Given data →
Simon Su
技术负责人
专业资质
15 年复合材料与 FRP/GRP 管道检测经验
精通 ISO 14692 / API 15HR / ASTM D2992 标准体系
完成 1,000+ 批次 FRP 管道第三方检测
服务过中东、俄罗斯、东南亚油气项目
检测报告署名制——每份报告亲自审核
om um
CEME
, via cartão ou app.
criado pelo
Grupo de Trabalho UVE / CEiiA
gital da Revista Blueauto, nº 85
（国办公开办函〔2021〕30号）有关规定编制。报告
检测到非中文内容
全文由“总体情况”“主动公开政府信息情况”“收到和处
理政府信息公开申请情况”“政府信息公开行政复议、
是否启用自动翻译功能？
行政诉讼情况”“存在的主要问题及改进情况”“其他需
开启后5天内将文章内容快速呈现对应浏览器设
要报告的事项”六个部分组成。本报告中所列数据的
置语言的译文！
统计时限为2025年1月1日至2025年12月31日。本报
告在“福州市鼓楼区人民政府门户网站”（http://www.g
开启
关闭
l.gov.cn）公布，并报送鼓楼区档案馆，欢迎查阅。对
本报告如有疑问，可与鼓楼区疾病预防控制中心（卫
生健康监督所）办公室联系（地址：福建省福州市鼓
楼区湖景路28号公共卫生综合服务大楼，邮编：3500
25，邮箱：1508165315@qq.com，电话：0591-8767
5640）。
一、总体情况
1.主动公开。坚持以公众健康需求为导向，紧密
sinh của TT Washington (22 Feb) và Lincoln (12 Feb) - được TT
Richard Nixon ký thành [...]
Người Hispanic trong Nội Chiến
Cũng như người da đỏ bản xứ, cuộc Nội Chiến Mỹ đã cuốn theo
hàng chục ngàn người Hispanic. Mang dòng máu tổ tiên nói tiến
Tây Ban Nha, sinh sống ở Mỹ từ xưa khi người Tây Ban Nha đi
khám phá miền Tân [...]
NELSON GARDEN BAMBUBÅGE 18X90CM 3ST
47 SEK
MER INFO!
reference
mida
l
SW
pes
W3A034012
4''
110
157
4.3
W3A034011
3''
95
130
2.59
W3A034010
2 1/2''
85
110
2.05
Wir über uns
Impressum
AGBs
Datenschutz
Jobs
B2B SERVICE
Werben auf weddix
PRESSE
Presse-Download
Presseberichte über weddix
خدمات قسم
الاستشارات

Task item → Using the material above, retype every line without altering it.

Answer to the problem →
Simon Su
技术负责人
专业资质
15 年复合材料与 FRP/GRP 管道检测经验
精通 ISO 14692 / API 15HR / ASTM D2992 标准体系
完成 1,000+ 批次 FRP 管道第三方检测
服务过中东、俄罗斯、东南亚油气项目
检测报告署名制——每份报告亲自审核
om um
CEME
, via cartão ou app.
criado pelo
Grupo de Trabalho UVE / CEiiA
gital da Revista Blueauto, nº 85
（国办公开办函〔2021〕30号）有关规定编制。报告
检测到非中文内容
全文由“总体情况”“主动公开政府信息情况”“收到和处
理政府信息公开申请情况”“政府信息公开行政复议、
是否启用自动翻译功能？
行政诉讼情况”“存在的主要问题及改进情况”“其他需
开启后5天内将文章内容快速呈现对应浏览器设
要报告的事项”六个部分组成。本报告中所列数据的
置语言的译文！
统计时限为2025年1月1日至2025年12月31日。本报
告在“福州市鼓楼区人民政府门户网站”（http://www.g
开启
关闭
l.gov.cn）公布，并报送鼓楼区档案馆，欢迎查阅。对
本报告如有疑问，可与鼓楼区疾病预防控制中心（卫
生健康监督所）办公室联系（地址：福建省福州市鼓
楼区湖景路28号公共卫生综合服务大楼，邮编：3500
25，邮箱：1508165315@qq.com，电话：0591-8767
5640）。
一、总体情况
1.主动公开。坚持以公众健康需求为导向，紧密
sinh của TT Washington (22 Feb) và Lincoln (12 Feb) - được TT
Richard Nixon ký thành [...]
Người Hispanic trong Nội Chiến
Cũng như người da đỏ bản xứ, cuộc Nội Chiến Mỹ đã cuốn theo
hàng chục ngàn người Hispanic. Mang dòng máu tổ tiên nói tiến
Tây Ban Nha, sinh sống ở Mỹ từ xưa khi người Tây Ban Nha đi
khám phá miền Tân [...]
NELSON GARDEN BAMBUBÅGE 18X90CM 3ST
47 SEK
MER INFO!
reference
mida
l
SW
pes
W3A034012
4''
110
157
4.3
W3A034011
3''
95
130
2.59
W3A034010
2 1/2''
85
110
2.05
Wir über uns
Impressum
AGBs
Datenschutz
Jobs
B2B SERVICE
Werben auf weddix
PRESSE
Presse-Download
Presseberichte über weddix
خدمات قسم
الاستشارات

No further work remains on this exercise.